Sin embargo, ayer observé que se sigue apelando individuamente a las políticas de demanda como la única forma de aligerar el malestar económico. Tal vez porque seguimos siendo prisioneros de la tendencia que nos lleva a buscar respuestas simples a lo que en realidad es un problema económico complejo.
Ciertamente, un largo e intenso periodo de debilidad de la demanda –como el actual– crea un déficit de consumo e inversión que se traduce, por definición, en una probabilidad mayor de que los trabajadores continúen desempleados, pierdan sus habilidades y se conviertan en parados estructurales. Esto tiene consecuencias graves para el conjunto de la economía, pues a lo largo de este proceso se erosiona la capacidad productiva y con ella el crecimiento potencial de la economía. De acuerdo con esta correcta línea argumental, se concluye que cuanto antes se articulen políticas de demanda, antes se devolverá a la economía a su crecimiento potencial, y menor será, por tanto, la probabilidad de que el nivel de vida de los ciudadanos y las oportunidades de empleo se erosionen de forma permanente.
No obstante, esta conclusión presupone que la eficacia de las políticas de estímulo de la demanda no depende de las medidas relativas a la oferta y esta cuestión, aunque válida a efectos de simplificación en la pizarra, es errónea en la realidad. Así, si las condiciones de oferta de la economía incluyen –como sigue ocurriendo actualmente– un elevado ratio de endeudamiento, las políticas de demanda resultan menos eficaces en la estimulación de la actividad económica, pues las ganancias de la política fiscal son absorbidas por la elevada deuda pública y los beneficios de una política monetaria de bajos tipos de interés sobre la inversión y el consumo se ven mitigados por el elevado endeudamiento privado.
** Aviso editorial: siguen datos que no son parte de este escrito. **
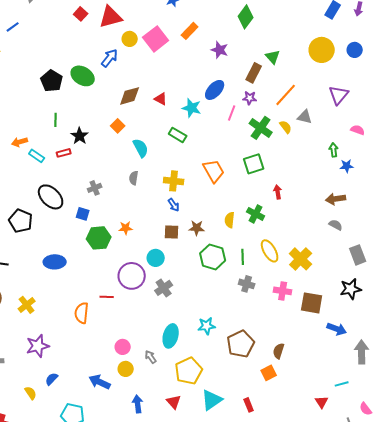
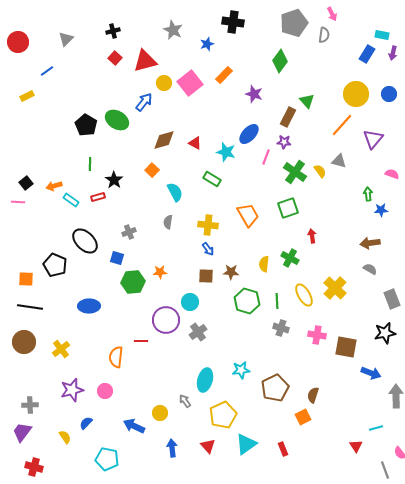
orange line: (286, 95) -> (342, 125), moved
yellow cross: (301, 259) -> (335, 288), moved
pink circle: (123, 347) -> (105, 391), moved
Paralelamente, si las condiciones de oferta de la economía incluyen –como sigue ocurriendo actualmente– elevadas rigideces en el mercado laboral, el impacto esperado de las medidas de estímulo del consumo sobre la demanda de puestos de trabajo se ve limitada por la naturaleza en parte estructural del desempleo, el desajuste de competencias entre los solicitantes de empleo y las vacantes de empleo, y la baja movilidad de los trabajadores. De la misma forma, la fragmentación de los mercados de capitales dificulta la canalización del ahorro donde se necesita una mayor inversión, retrasando la necesaria reestructuración de la economía hacia sectores de productividad más elevada.
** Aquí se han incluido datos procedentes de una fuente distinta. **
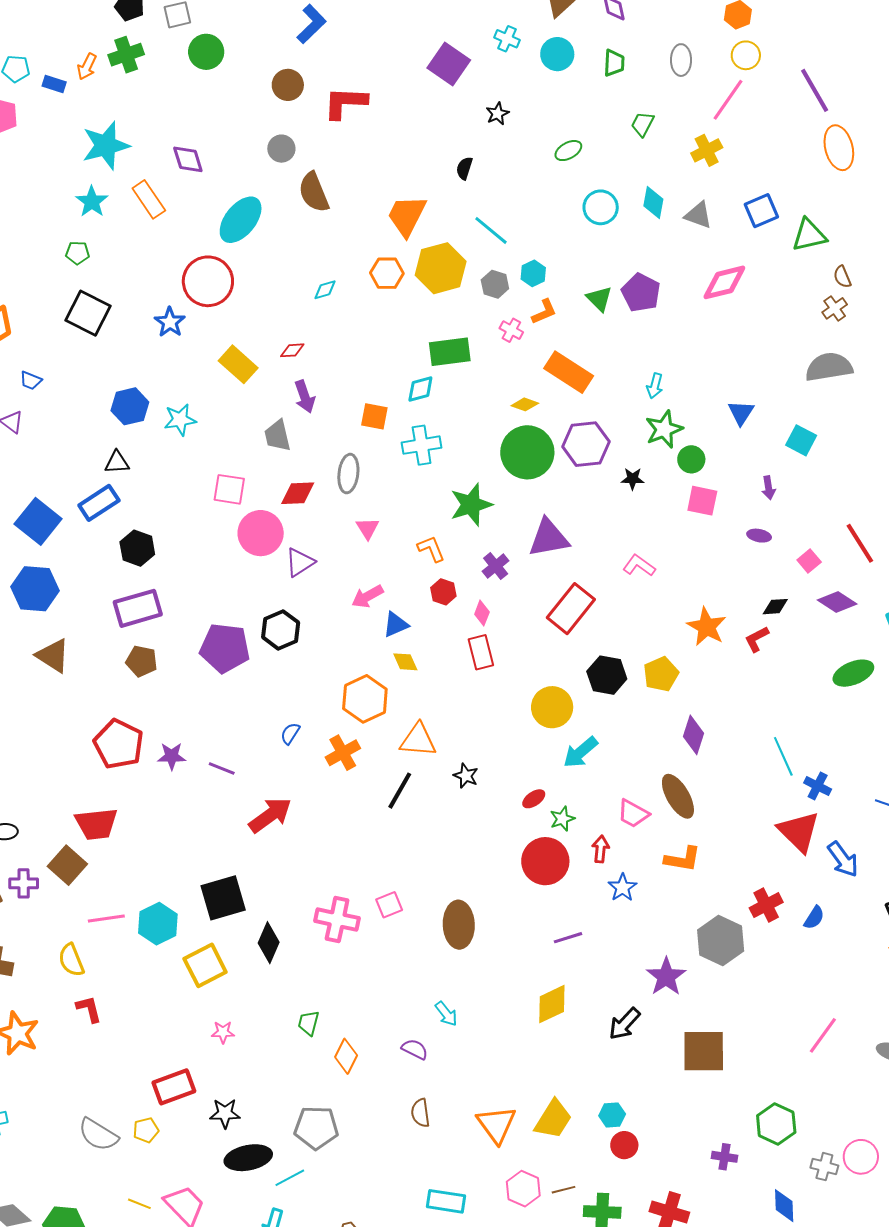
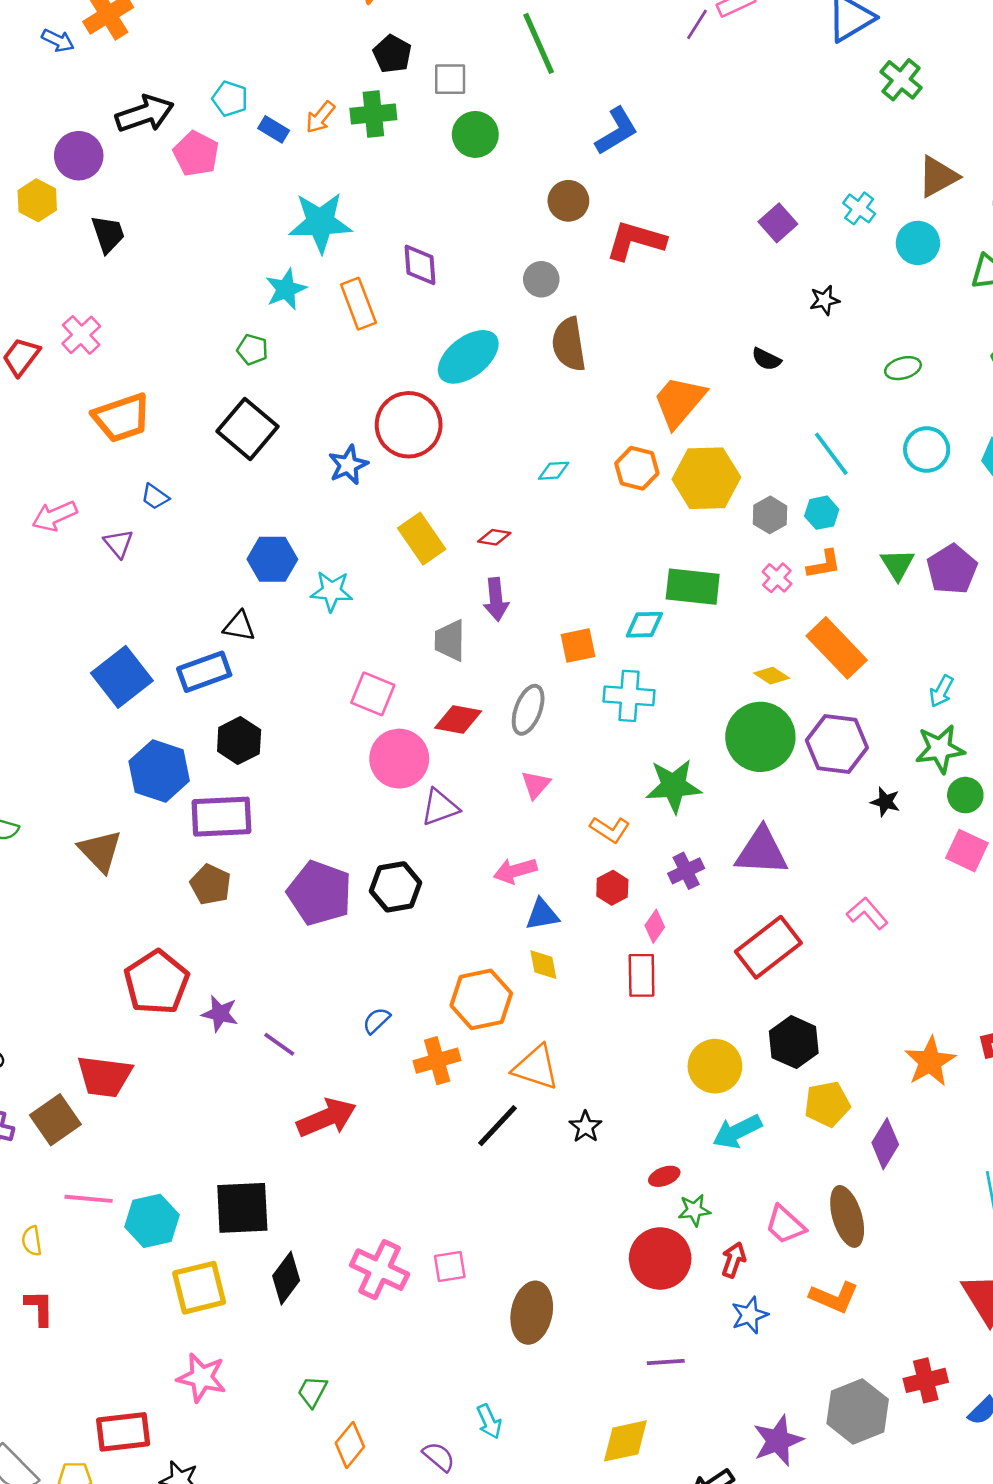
purple square: (449, 64) -> (778, 223), size x0.7
black semicircle: (464, 168) -> (766, 359), turned -95
cyan line: (491, 230) -> (831, 454), moved
orange square: (374, 416) -> (578, 646), turned -36
orange L-shape: (431, 549) -> (610, 830), turned 132
blue hexagon: (35, 589) -> (159, 771), moved
orange star: (707, 627) -> (930, 1062), moved
yellow pentagon: (661, 674) -> (827, 1104), moved
yellow semicircle: (71, 960) -> (32, 1241), size x0.7
pink star: (223, 1032) -> (202, 1378), size x1.6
Es en este contexto cuando las políticas de oferta –y me refiero a las reformas estructurales– pueden ayudar a potenciar las políticas de demanda. Y es que, aunque en general se afirme que a corto plazo las reformas estructurales provocan una contracción del PIB, no deberíamos obviar que existe una fuerza contrapuesta que crea el espacio para que los gobiernos, las empresas y las familias puedan gastar más a corto plazo. Y es que al reestructurar, reactivar, recapacitar… se crean expectativas de renta permanente que llevan a las empresas a adelantar la inversión y a las familias a reducir el ahorro de precaución y aumentar, así, el consumo. Como resultado de este proceso reformista la fuerza de trabajo responde de forma más rápida y eficaz a la mayor demanda, al tiempo que se asegura que la mayor demanda se canaliza hacia los sectores adecuados y, por lo tanto, se acelera más que retarda el proceso de destrucción creativa.
A estas alturas ya no deberíamos estar discutiendo, por tanto, sobre la necesidad de implementar reformas estructurales y mucho menos sobre la posibilidad de sustituirlas por políticas de estímulo de la demanda, sino que deberíamos estar centrados en el ritmo y la composición de una agenda de transformación productiva. Y es que más que el qué, lo que importa en estos momentos es el cómo.